Exercise details – Your answer should reproduce every line of the material in which the word "capture" occurs.

START Supplied material

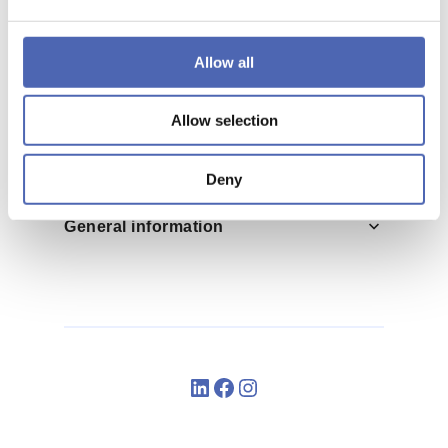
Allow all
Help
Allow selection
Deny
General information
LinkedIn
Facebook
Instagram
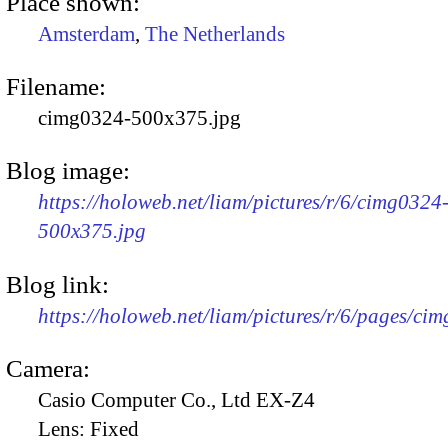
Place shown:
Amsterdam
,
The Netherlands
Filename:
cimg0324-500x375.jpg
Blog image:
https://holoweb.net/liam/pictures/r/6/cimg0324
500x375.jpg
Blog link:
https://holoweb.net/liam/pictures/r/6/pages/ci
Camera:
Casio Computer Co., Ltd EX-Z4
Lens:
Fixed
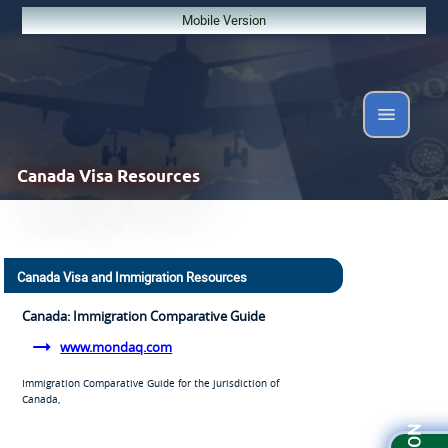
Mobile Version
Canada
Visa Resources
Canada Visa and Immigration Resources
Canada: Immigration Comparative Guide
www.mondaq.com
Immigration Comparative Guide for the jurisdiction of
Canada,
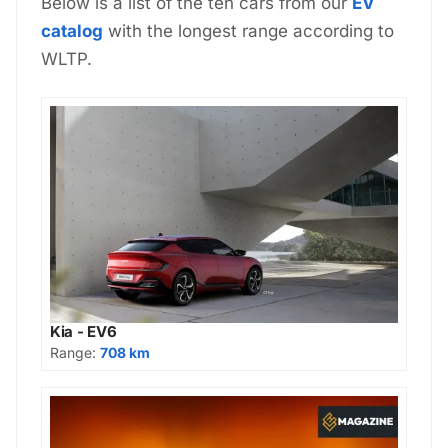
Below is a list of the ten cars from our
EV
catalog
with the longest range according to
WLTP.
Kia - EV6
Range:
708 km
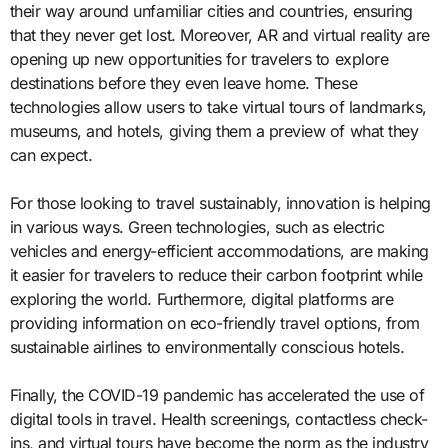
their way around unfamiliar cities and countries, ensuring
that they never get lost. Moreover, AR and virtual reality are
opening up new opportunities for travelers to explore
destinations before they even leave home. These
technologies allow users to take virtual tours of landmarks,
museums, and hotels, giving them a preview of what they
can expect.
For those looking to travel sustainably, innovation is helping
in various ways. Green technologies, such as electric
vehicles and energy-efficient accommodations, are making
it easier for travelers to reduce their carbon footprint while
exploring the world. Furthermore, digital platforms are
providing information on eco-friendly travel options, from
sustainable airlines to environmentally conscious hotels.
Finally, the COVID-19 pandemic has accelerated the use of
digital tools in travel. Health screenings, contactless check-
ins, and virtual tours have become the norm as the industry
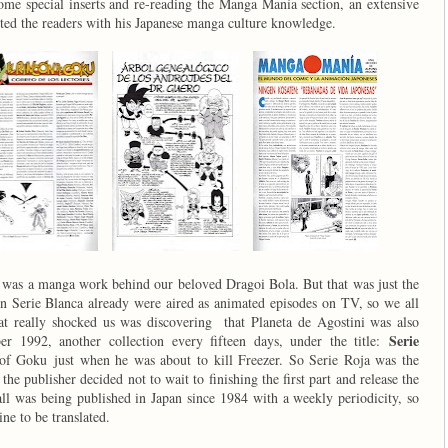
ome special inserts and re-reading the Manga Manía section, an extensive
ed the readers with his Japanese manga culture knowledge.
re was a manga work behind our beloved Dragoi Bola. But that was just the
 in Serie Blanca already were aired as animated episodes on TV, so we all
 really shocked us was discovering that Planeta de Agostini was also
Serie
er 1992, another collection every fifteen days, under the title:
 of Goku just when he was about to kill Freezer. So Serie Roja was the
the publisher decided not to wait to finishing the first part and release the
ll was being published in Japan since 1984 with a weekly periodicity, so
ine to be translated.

END Supplied material
START Supplied material

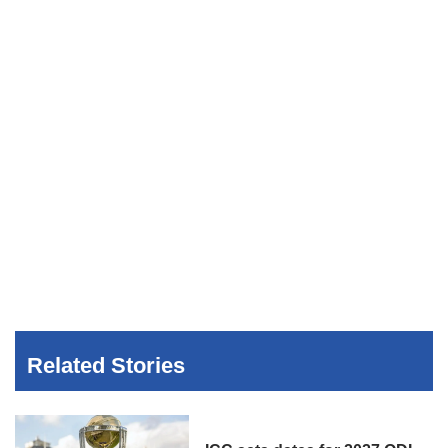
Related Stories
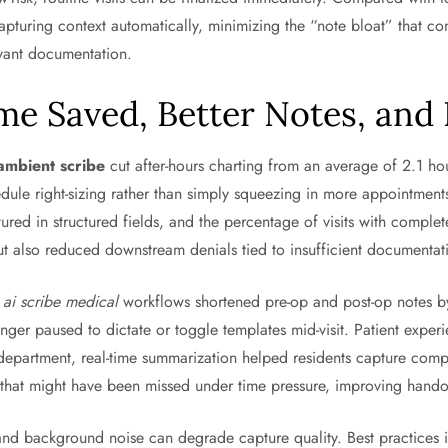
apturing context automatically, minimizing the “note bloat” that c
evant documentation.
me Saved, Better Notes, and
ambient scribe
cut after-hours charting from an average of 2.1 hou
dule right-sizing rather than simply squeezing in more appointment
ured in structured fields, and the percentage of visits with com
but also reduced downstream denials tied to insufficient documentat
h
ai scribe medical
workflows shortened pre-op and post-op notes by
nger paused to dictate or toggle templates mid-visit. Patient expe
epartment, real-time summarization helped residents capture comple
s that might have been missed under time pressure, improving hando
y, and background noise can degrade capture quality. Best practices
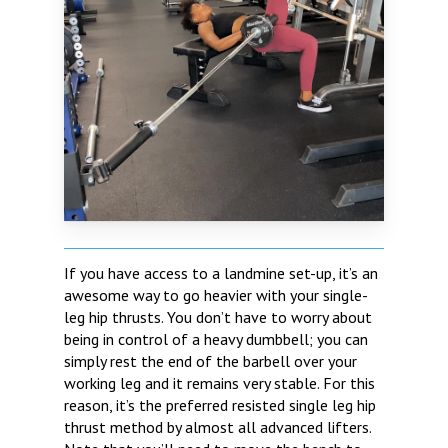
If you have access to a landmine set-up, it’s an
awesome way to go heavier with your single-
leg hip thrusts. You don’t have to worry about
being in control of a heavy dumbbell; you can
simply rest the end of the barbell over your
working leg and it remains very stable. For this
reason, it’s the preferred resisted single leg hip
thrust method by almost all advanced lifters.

END Supplied material
START Supplied material

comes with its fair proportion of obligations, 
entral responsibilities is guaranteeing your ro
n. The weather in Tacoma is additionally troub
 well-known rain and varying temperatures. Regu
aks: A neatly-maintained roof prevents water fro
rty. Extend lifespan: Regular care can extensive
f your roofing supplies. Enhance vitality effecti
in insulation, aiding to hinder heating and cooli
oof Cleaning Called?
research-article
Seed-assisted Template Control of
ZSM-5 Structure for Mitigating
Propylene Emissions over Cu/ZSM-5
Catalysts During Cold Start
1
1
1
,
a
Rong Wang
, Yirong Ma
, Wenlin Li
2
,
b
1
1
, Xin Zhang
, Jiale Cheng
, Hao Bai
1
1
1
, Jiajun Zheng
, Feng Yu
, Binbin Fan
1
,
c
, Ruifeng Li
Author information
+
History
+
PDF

END Supplied material

Output for this task –
epartment, real-time summarization helped residents capture comple
y, and background noise can degrade capture quality. Best practices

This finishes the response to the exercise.